— EXERCISE INSTRUCTIONS —
Reproduce only the stretch of entries below that begins at the first line and ends at the line holding "U23 dalam Perebutan Tiket Olimpiade".

— RECORD EXCERPTS —
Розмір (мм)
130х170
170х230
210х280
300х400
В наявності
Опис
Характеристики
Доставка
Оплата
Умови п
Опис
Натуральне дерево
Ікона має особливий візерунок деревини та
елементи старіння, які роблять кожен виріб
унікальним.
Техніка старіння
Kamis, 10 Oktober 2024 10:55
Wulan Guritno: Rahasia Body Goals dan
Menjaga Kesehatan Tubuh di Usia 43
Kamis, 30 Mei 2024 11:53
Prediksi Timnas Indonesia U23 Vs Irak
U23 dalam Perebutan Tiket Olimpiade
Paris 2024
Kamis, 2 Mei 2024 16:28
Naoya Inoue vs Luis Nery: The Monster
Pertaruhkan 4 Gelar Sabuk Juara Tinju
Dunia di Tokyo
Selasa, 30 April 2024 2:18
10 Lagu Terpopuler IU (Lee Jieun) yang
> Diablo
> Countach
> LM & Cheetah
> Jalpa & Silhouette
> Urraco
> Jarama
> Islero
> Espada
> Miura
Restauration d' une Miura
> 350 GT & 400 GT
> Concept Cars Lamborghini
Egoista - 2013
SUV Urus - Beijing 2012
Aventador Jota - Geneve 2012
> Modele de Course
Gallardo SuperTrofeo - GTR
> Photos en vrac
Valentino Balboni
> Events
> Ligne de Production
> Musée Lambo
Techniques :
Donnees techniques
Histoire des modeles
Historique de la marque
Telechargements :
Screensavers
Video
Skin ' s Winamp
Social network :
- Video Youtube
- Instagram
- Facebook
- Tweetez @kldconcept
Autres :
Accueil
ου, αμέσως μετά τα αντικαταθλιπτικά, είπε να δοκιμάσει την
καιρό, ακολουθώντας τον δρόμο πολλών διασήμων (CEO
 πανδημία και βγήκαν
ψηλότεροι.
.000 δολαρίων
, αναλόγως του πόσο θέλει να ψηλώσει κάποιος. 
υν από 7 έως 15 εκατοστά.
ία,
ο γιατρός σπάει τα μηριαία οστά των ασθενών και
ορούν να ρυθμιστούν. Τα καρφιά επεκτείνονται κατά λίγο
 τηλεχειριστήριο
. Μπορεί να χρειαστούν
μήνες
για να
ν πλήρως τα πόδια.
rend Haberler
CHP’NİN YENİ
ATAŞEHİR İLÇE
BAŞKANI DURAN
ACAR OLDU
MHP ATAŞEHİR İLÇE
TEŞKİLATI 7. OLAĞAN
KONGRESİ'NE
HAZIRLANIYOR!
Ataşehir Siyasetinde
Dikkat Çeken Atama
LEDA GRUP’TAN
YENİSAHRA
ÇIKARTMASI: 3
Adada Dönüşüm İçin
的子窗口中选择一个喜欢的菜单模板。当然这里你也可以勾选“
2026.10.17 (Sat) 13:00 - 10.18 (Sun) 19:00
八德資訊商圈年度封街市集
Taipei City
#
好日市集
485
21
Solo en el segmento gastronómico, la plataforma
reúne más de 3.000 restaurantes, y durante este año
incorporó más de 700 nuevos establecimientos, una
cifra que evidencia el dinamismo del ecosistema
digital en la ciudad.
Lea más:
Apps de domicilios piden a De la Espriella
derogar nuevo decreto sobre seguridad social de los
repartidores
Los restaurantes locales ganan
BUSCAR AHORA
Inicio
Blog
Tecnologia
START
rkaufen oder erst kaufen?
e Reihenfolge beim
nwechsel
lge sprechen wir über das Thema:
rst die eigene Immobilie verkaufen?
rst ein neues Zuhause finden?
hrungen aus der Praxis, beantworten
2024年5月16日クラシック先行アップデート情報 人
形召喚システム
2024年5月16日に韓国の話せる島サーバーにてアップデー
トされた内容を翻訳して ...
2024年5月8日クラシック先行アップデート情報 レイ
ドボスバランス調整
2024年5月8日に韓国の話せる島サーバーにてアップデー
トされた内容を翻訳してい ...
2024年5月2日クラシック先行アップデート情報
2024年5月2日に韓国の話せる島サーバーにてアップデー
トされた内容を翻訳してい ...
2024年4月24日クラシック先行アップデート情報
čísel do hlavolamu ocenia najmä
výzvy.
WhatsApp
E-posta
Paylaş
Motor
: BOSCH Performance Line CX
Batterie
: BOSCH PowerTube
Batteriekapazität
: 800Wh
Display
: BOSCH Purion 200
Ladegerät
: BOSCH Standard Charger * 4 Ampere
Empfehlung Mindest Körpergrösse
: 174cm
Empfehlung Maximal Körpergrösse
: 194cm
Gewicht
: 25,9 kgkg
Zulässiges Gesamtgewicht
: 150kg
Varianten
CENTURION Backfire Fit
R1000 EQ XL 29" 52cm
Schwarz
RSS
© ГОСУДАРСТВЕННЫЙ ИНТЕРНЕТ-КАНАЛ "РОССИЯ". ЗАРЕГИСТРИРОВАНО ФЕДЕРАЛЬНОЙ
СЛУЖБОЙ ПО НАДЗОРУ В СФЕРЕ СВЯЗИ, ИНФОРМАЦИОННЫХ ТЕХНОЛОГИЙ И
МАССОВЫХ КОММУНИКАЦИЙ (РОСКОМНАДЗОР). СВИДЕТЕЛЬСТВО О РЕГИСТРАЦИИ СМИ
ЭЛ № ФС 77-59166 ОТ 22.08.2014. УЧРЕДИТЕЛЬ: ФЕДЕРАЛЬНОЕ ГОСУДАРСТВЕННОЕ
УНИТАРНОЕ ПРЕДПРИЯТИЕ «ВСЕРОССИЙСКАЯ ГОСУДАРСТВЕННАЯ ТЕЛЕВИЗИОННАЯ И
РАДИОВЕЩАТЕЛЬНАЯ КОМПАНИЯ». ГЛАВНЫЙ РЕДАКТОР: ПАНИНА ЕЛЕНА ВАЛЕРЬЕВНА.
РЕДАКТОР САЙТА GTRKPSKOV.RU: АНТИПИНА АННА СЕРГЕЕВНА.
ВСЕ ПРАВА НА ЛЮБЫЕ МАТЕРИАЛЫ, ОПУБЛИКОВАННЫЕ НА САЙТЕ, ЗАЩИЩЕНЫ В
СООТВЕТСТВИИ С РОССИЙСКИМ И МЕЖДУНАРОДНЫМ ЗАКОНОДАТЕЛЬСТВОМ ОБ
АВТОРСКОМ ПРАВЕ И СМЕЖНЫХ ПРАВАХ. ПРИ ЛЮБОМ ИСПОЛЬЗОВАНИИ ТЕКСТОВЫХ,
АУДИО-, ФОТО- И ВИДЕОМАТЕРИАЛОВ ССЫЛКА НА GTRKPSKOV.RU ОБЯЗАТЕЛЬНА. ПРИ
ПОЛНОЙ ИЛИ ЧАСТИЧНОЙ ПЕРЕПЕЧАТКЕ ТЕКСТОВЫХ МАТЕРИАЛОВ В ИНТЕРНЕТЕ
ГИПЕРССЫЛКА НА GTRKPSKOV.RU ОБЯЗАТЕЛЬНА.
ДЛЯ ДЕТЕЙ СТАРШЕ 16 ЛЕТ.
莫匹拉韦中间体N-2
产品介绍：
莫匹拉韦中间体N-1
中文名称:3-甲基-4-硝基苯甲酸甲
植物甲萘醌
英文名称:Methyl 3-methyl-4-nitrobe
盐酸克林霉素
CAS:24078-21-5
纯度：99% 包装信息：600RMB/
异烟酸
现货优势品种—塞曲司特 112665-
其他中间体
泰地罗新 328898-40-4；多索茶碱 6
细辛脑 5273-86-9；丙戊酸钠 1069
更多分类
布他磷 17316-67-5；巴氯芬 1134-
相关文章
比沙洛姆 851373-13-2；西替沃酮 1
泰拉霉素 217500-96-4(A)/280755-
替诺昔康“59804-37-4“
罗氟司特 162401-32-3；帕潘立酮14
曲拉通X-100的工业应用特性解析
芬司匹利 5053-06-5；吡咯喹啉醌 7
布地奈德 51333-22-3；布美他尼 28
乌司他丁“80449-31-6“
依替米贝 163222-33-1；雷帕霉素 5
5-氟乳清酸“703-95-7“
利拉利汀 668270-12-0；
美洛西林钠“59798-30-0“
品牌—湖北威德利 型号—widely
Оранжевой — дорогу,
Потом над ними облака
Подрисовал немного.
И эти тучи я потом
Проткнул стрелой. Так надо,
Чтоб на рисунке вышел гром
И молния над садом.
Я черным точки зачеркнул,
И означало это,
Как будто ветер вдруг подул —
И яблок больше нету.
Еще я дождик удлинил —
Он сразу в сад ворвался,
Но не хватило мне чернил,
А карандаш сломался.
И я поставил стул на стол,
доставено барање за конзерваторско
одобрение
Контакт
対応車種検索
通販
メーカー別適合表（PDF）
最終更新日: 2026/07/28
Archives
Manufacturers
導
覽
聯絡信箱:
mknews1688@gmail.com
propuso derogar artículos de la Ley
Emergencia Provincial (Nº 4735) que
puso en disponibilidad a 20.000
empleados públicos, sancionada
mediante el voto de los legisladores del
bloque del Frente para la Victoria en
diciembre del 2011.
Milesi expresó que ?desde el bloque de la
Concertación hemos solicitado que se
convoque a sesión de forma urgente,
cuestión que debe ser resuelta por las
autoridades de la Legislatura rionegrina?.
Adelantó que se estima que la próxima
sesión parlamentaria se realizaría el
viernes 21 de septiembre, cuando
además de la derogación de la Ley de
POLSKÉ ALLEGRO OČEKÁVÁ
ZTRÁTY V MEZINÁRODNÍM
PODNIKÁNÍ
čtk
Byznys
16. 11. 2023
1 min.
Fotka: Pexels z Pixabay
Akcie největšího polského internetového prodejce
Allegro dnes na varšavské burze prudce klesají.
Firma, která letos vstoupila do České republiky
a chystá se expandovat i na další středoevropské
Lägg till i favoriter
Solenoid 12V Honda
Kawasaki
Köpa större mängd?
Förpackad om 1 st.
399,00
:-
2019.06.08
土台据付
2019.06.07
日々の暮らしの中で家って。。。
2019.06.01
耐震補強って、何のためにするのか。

— YOUR SOLUTION —
Розмір (мм)
130х170
170х230
210х280
300х400
В наявності
Опис
Характеристики
Доставка
Оплата
Умови п
Опис
Натуральне дерево
Ікона має особливий візерунок деревини та
елементи старіння, які роблять кожен виріб
унікальним.
Техніка старіння
Kamis, 10 Oktober 2024 10:55
Wulan Guritno: Rahasia Body Goals dan
Menjaga Kesehatan Tubuh di Usia 43
Kamis, 30 Mei 2024 11:53
Prediksi Timnas Indonesia U23 Vs Irak
U23 dalam Perebutan Tiket Olimpiade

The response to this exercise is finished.